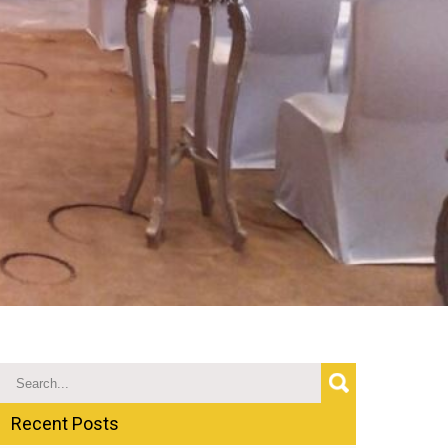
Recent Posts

---

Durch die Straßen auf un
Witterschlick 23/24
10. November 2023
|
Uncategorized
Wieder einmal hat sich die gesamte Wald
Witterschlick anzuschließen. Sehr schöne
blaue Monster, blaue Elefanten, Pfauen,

---

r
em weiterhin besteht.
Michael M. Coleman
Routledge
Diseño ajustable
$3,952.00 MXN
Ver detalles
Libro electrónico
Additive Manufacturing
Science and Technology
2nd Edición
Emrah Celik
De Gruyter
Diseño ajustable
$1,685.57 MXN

* [WORK REQUIRED] The answer must consist of every line from the entries that holds the string "Witterschlick".

* [RESPONSE AREA]
Witterschlick 23/24
Witterschlick anzuschließen. Sehr schöne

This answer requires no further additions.